[<prev] [next>] [<thread-prev] [thread-next>] [day] [month] [year] [list]
Message-ID: <2a85b4b4-a240-4e8b-b2f4-5eede3297082@efficios.com>
Date: Wed, 23 Jul 2025 11:15:34 -0400
From: Mathieu Desnoyers <mathieu.desnoyers@...icios.com>
To: "Masami Hiramatsu (Google)" <mhiramat@...nel.org>
Cc: rostedt <rostedt@...dmis.org>, linux-kernel@...r.kernel.org,
linux-trace-kernel@...r.kernel.org, bpf@...r.kernel.org, x86@...nel.org,
Josh Poimboeuf <jpoimboe@...nel.org>, Peter Zijlstra <peterz@...radead.org>,
Ingo Molnar <mingo@...nel.org>, Jiri Olsa <jolsa@...nel.org>,
Namhyung Kim <namhyung@...nel.org>, Thomas Gleixner <tglx@...utronix.de>,
Andrii Nakryiko <andrii@...nel.org>, Indu Bhagat <indu.bhagat@...cle.com>,
"Jose E. Marchesi" <jemarch@....org>,
Beau Belgrave <beaub@...ux.microsoft.com>, Jens Remus
<jremus@...ux.ibm.com>, Linus Torvalds <torvalds@...ux-foundation.org>,
Andrew Morton <akpm@...ux-foundation.org>, Jens Axboe <axboe@...nel.dk>,
Florian Weimer <fweimer@...hat.com>, Sam James <sam@...too.org>,
Brian Robbins <brianrob@...rosoft.com>,
Elena Zannoni <elena.zannoni@...cle.com>
Subject: Re: [RFC] New codectl(2) system call for sframe registration
On 2025-07-22 20:26, Masami Hiramatsu (Google) wrote:
> Hi Mathieu,
>
> On Mon, 21 Jul 2025 11:20:34 -0400
> Mathieu Desnoyers <mathieu.desnoyers@...icios.com> wrote:
>
>> Hi!
>>
>> I've written up an RFC for a new system call to handle sframe registration
>> for shared libraries. There has been interest to cover both sframe in
>> the short term, but also JIT use-cases in the long term, so I'm
>> covering both here in this RFC to provide the full context. Implementation
>> wise we could start by only covering the sframe use-case.
>>
>> I've called it "codectl(2)" for now, but I'm of course open to feedback.
>
> Nice idea for JIT, but I doubt we need this for ELF.
>
>>
>> For ELF, I'm including the optional pathname, build id, and debug link
>> information which are really useful to translate from instruction pointers
>> to executable/library name, symbol, offset, source file, line number.
>
> For ELF file, does the kernel already know how to parse the elf header?

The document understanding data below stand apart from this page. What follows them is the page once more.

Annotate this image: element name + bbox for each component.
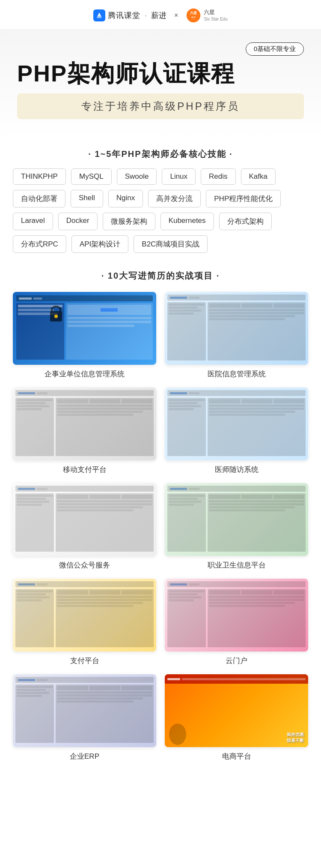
skill-tag: Docker — [58, 213, 98, 230]
skill-tag: 分布式架构 — [219, 213, 272, 230]
sixstar-logo: 六星 教育 六星 Six Star Edu — [186, 8, 228, 23]
project-name: 移动支付平台 — [63, 465, 107, 475]
project-name: 电商平台 — [222, 751, 251, 761]
project-thumbnail — [13, 579, 156, 652]
project-item: 医师随访系统 — [165, 387, 308, 475]
skill-tag: Laravel — [13, 213, 53, 230]
skill-tag: PHP程序性能优化 — [206, 190, 281, 207]
tencent-text: 腾讯课堂 — [108, 10, 140, 21]
project-item: 移动支付平台 — [13, 387, 156, 475]
project-thumbnail — [13, 483, 156, 556]
project-item: 职业卫生信息平台 — [165, 483, 308, 570]
project-name: 云门户 — [226, 656, 247, 666]
projects-label: · 10大写进简历的实战项目 · — [13, 270, 308, 282]
sixstar-svg-icon: 六星 教育 — [186, 8, 201, 23]
tags-container: THINKPHPMySQLSwooleLinuxRedisKafka自动化部署S… — [13, 168, 308, 253]
sixstar-text: 六星 Six Star Edu — [204, 9, 228, 22]
project-name: 企业ERP — [70, 751, 99, 761]
project-thumbnail — [165, 579, 308, 652]
header-logos: 腾讯课堂 · 薪进 × 六星 教育 六星 Six Star Edu — [93, 8, 228, 23]
project-thumbnail — [165, 292, 308, 365]
dot-separator: · — [145, 11, 147, 20]
skill-tag: 自动化部署 — [13, 190, 65, 207]
project-name: 医院信息管理系统 — [208, 369, 266, 379]
skills-section: · 1~5年PHP架构师必备核心技能 · THINKPHPMySQLSwoole… — [0, 140, 321, 257]
xinxuan-text: 薪进 — [151, 10, 166, 21]
skill-tag: Redis — [201, 168, 235, 185]
svg-marker-0 — [97, 12, 101, 17]
skill-tag: Kafka — [241, 168, 276, 185]
svg-text:六星: 六星 — [190, 11, 197, 15]
project-item: 支付平台 — [13, 579, 156, 666]
project-name: 支付平台 — [70, 656, 99, 666]
tencent-icon — [93, 9, 105, 21]
projects-section: · 10大写进简历的实战项目 · — [0, 257, 321, 770]
skill-tag: Kubernetes — [160, 213, 214, 230]
hero-title: PHP架构师认证课程 — [17, 60, 304, 87]
project-thumbnail — [165, 483, 308, 556]
project-item: 医院信息管理系统 — [165, 292, 308, 379]
zero-basis-badge: 0基础不限专业 — [246, 42, 304, 56]
skill-tag: Linux — [162, 168, 196, 185]
skill-tag: 分布式RPC — [13, 235, 66, 253]
project-item: 企事业单位信息管理系统 — [13, 292, 156, 379]
project-item: 微信公众号服务 — [13, 483, 156, 570]
project-item: 疯抢优惠 惊喜不断 电商平台 — [165, 674, 308, 761]
project-thumbnail — [13, 292, 156, 365]
skills-label: · 1~5年PHP架构师必备核心技能 · — [13, 148, 308, 160]
skill-tag: API架构设计 — [71, 235, 128, 253]
skill-tag: THINKPHP — [13, 168, 66, 185]
cross-icon: × — [174, 12, 178, 19]
project-name: 企事业单位信息管理系统 — [45, 369, 125, 379]
svg-point-2 — [187, 9, 200, 22]
projects-grid: 企事业单位信息管理系统 — [13, 292, 308, 761]
skill-tag: B2C商城项目实战 — [134, 235, 208, 253]
skill-tag: Nginx — [108, 190, 143, 207]
project-thumbnail — [13, 674, 156, 747]
hero-section: 0基础不限专业 PHP架构师认证课程 专注于培养中高级PHP程序员 — [0, 30, 321, 140]
project-item: 云门户 — [165, 579, 308, 666]
skill-tag: Shell — [71, 190, 103, 207]
skill-tag: MySQL — [71, 168, 112, 185]
svg-text:教育: 教育 — [191, 16, 196, 18]
tencent-logo: 腾讯课堂 · 薪进 — [93, 9, 166, 21]
project-name: 微信公众号服务 — [59, 560, 110, 570]
skill-tag: 微服务架构 — [103, 213, 155, 230]
project-name: 职业卫生信息平台 — [208, 560, 266, 570]
project-item: 企业ERP — [13, 674, 156, 761]
skill-tag: Swoole — [117, 168, 157, 185]
badge-row: 0基础不限专业 — [17, 42, 304, 56]
project-thumbnail — [165, 387, 308, 460]
svg-rect-1 — [97, 17, 102, 18]
project-thumbnail — [13, 387, 156, 460]
hero-subtitle: 专注于培养中高级PHP程序员 — [17, 93, 304, 119]
svg-point-6 — [54, 315, 58, 318]
project-name: 医师随访系统 — [215, 465, 259, 475]
header: 腾讯课堂 · 薪进 × 六星 教育 六星 Six Star Edu — [0, 0, 321, 30]
skill-tag: 高并发分流 — [148, 190, 201, 207]
project-thumbnail: 疯抢优惠 惊喜不断 — [165, 674, 308, 747]
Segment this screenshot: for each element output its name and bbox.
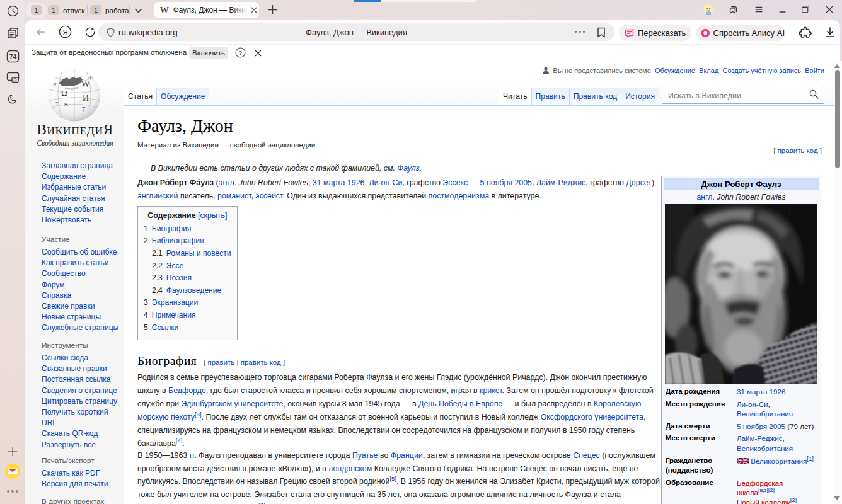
svg-text:74: 74 [9, 53, 17, 60]
svg-text:?: ? [239, 49, 243, 56]
svg-text:Я: Я [62, 28, 67, 36]
svg-text:ж: ж [63, 100, 68, 107]
svg-text:W: W [81, 79, 90, 89]
svg-text:И: И [83, 93, 89, 103]
svg-text:ح: ح [89, 74, 93, 79]
svg-text:7: 7 [82, 106, 85, 113]
svg-text:โ: โ [55, 101, 59, 108]
svg-text:Ω: Ω [61, 88, 67, 98]
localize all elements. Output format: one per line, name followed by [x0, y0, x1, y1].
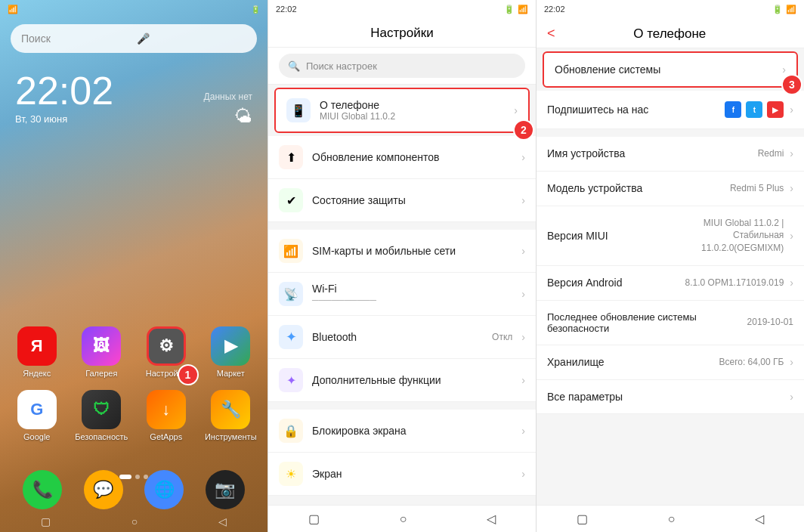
battery-icon-a: 🔋: [772, 5, 783, 14]
dock-messages[interactable]: 💬: [84, 470, 123, 509]
about-item-android[interactable]: Версия Android 8.1.0 OPM1.171019.019 ›: [537, 266, 804, 301]
display-title: Экран: [312, 468, 512, 480]
settings-nav-square[interactable]: ▢: [308, 512, 320, 526]
settings-nav-circle[interactable]: ○: [400, 512, 407, 526]
search-placeholder: Поиск настроек: [306, 60, 377, 72]
update-chevron: ›: [782, 63, 786, 76]
settings-item-lock[interactable]: 🔒 Блокировка экрана ›: [268, 410, 536, 453]
sim-text: SIM-карты и мобильные сети: [312, 245, 512, 257]
nav-bar-settings: ▢ ○ ◁: [268, 505, 536, 532]
about-nav-square[interactable]: ▢: [577, 512, 588, 526]
about-list: Обновление системы › 3 Подпишитесь на на…: [537, 48, 804, 505]
search-icon-s: 🔍: [288, 60, 300, 72]
settings-item-sim[interactable]: 📶 SIM-карты и мобильные сети ›: [268, 230, 536, 273]
settings-search-area[interactable]: 🔍 Поиск настроек: [268, 48, 536, 85]
yandex-label: Яндекс: [23, 369, 51, 378]
section-gap-1: [268, 222, 536, 230]
about-title: О телефоне: [561, 26, 778, 42]
storage-chevron: ›: [790, 356, 793, 368]
wifi-icon-s: 📶: [518, 5, 528, 14]
back-button[interactable]: <: [547, 26, 555, 42]
home-nav-circle[interactable]: ○: [131, 515, 138, 527]
facebook-icon: f: [725, 101, 741, 118]
dock-phone[interactable]: 📞: [23, 470, 62, 509]
components-title: Обновление компонентов: [312, 151, 512, 163]
dock: 📞 💬 🌐 📷: [0, 470, 267, 509]
settings-item-display[interactable]: ☀ Экран ›: [268, 453, 536, 496]
lock-text: Блокировка экрана: [312, 425, 512, 437]
about-item-miui[interactable]: Версия MIUI MIUI Global 11.0.2 | Стабиль…: [537, 206, 804, 266]
device-model-title: Модель устройства: [547, 182, 730, 194]
time-widget: 22:02 Вт, 30 июня Данных нет: [0, 59, 267, 128]
app-google[interactable]: G Google: [8, 390, 66, 441]
about-item-device-model[interactable]: Модель устройства Redmi 5 Plus ›: [537, 172, 804, 206]
app-settings[interactable]: ⚙ Настройки 1: [137, 326, 196, 378]
settings-item-extra[interactable]: ✦ Дополнительные функции ›: [268, 359, 536, 402]
display-chevron: ›: [521, 468, 525, 480]
signal-icon: 📶: [8, 5, 18, 14]
nav-bar-about: ▢ ○ ◁: [537, 505, 804, 532]
about-item-device-name[interactable]: Имя устройства Redmi ›: [537, 137, 804, 172]
mic-icon[interactable]: 🎤: [137, 32, 246, 45]
step-badge-2: 2: [513, 119, 534, 141]
tools-label: Инструменты: [205, 432, 257, 441]
app-tools[interactable]: 🔧 Инструменты: [202, 390, 261, 441]
gallery-label: Галерея: [85, 369, 117, 378]
miui-title: Версия MIUI: [547, 230, 663, 242]
all-params-title: Все параметры: [547, 391, 784, 403]
settings-item-components[interactable]: ⬆ Обновление компонентов ›: [268, 136, 536, 179]
date-display: Вт, 30 июня: [15, 113, 252, 125]
extra-title: Дополнительные функции: [312, 374, 512, 386]
about-chevron: ›: [514, 104, 518, 116]
about-nav-circle[interactable]: ○: [668, 512, 676, 526]
about-time: 22:02: [544, 5, 565, 14]
wifi-icon-item: 📡: [279, 282, 303, 306]
settings-search-box[interactable]: 🔍 Поиск настроек: [279, 54, 525, 78]
about-nav-back[interactable]: ◁: [755, 512, 764, 526]
dock-camera[interactable]: 📷: [206, 470, 245, 509]
settings-item-about[interactable]: 📱 О телефоне MIUI Global 11.0.2 › 2: [274, 88, 530, 133]
sim-icon: 📶: [279, 239, 303, 263]
bluetooth-value: Откл: [492, 332, 512, 342]
about-title: О телефоне: [320, 99, 505, 111]
about-icon: 📱: [286, 98, 311, 122]
components-chevron: ›: [521, 151, 525, 163]
about-section-gap-1: [537, 129, 804, 137]
about-item-security-update: Последнее обновление системы безопасност…: [537, 301, 804, 345]
home-screen: 📶 🔋 Поиск 🎤 22:02 Вт, 30 июня Данных нет…: [0, 0, 267, 532]
clock-display: 22:02: [15, 71, 252, 110]
social-title: Подпишитесь на нас: [547, 104, 725, 116]
about-status-icons: 🔋 📶: [772, 5, 796, 14]
home-nav-back[interactable]: ◁: [218, 515, 227, 527]
dock-browser[interactable]: 🌐: [144, 470, 184, 509]
device-model-chevron: ›: [790, 182, 793, 194]
app-yandex[interactable]: Я Яндекс: [8, 326, 66, 378]
app-security[interactable]: 🛡 Безопасность: [73, 390, 131, 441]
app-gallery[interactable]: 🖼 Галерея: [73, 326, 131, 378]
step-badge-1: 1: [178, 364, 199, 385]
about-item-update[interactable]: Обновление системы › 3: [543, 51, 798, 88]
home-nav-square[interactable]: ▢: [41, 515, 51, 527]
security-update-title: Последнее обновление системы безопасност…: [547, 311, 747, 334]
gallery-icon: 🖼: [82, 326, 121, 366]
settings-item-bluetooth[interactable]: ✦ Bluetooth Откл ›: [268, 316, 536, 359]
settings-item-security[interactable]: ✔ Состояние защиты ›: [268, 179, 536, 222]
settings-status-icons: 🔋 📶: [504, 5, 528, 14]
about-item-all-params[interactable]: Все параметры ›: [537, 380, 804, 414]
security-label: Безопасность: [75, 432, 128, 441]
about-item-social[interactable]: Подпишитесь на нас f t ▶ ›: [537, 91, 804, 129]
miui-chevron: ›: [790, 230, 793, 242]
about-item-storage[interactable]: Хранилище Всего: 64,00 ГБ ›: [537, 345, 804, 380]
settings-item-wifi[interactable]: 📡 Wi-Fi ────────── ›: [268, 273, 536, 316]
settings-nav-back[interactable]: ◁: [487, 512, 496, 526]
device-model-value: Redmi 5 Plus: [730, 182, 784, 195]
all-params-chevron: ›: [790, 391, 793, 403]
app-getapps[interactable]: ↓ GetApps: [137, 390, 196, 441]
settings-status-bar: 22:02 🔋 📶: [268, 0, 536, 18]
battery-icon: 🔋: [251, 5, 260, 14]
app-market[interactable]: ▶ Маркет: [202, 326, 261, 378]
display-text: Экран: [312, 468, 512, 480]
search-bar[interactable]: Поиск 🎤: [11, 24, 257, 53]
yandex-icon: Я: [17, 326, 57, 366]
wifi-value: ──────────: [312, 295, 512, 305]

> I just wonder what happen if user sends different information to the
> kernel.
AFAIU, the kernel has an elf parser that is uses on execve when it
executes a program, but the dynamic linking use-case all happens in
userspace. The kernel only maps memory and currently does not know that
it contains an ELF file.
The objective here is to allow registration of shared libraries sframe
sections from the dynamic linker.
>
>> This is what we are using in LTTng-UST and Babeltrace debug-info filter
>> plugin [1], and I think this would be relevant for kernel tracers as well
>> so they can make the resulting stack traces meaningful to users.
>>
>> sys_codectl(2)
>> =================
>>
>> * arg0: unsigned int @option:
>>
>> /* Additional labels can be added to enum code_opt, for extensibility. */
>>
>> enum code_opt {
>> CODE_REGISTER_ELF,
>> CODE_REGISTER_JIT,
>> CODE_UNREGISTER,
>> };
>>
>> * arg1: void * @info
>>
>> /* if (@option == CODE_REGISTER_ELF) */
>>
>> /*
>> * text_start, text_end, sframe_start, sframe_end allow unwinding of the
>> * call stack.
>> *
>> * elf_start, elf_end, pathname, and either build_id or debug_link allows
>> * mapping instruction pointers to file, symbol, offset, and source file
>> * location.
>> */
>> struct code_elf_info {
>> : __u64 elf_start;
>> __u64 elf_end;
>> __u64 text_start;
>> __u64 text_end;
>
> What happen if there are multiple .text.* sections?
> Or, does it used for each text section?
That's a good point. I guess we could theoretically have a shared
object that has more than one text range, in which case we'd want to
register one sframe section for each of the text range. (let me know
if I'm misunderstanding something here)
This is an additional argument for having an sframe-specific
registration rather than an "elf" registration for the sframe
use-case.
>
>> __u64 sframe_start;
>> __u64 sframe_end;
>> __u64 pathname; /* char *, NULL if unavailable. */
>>
>> __u64 build_id; /* char *, NULL if unavailable. */
>> __u64 debug_link_pathname; /* char *, NULL if unavailable. */
>> __u32 build_id_len;
>> __u32 debug_link_crc;
>> };
>>
>>
>> /* if (@option == CODE_REGISTER_JIT) */
>>
>> /*
>> * Registration of sorted JIT unwind table: The reserved memory area is
>> * of size reserved_len. Userspace increases used_len as new code is
>> * populated between text_start and text_end. This area is populated in
>> * increasing address order, and its ABI requires to have no overlapping
>> * fre. This fits the common use-case where JITs populate code into
>> * a given memory area by increasing address order. The sorted unwind
>> * tables can be chained with a singly-linked list as they become full.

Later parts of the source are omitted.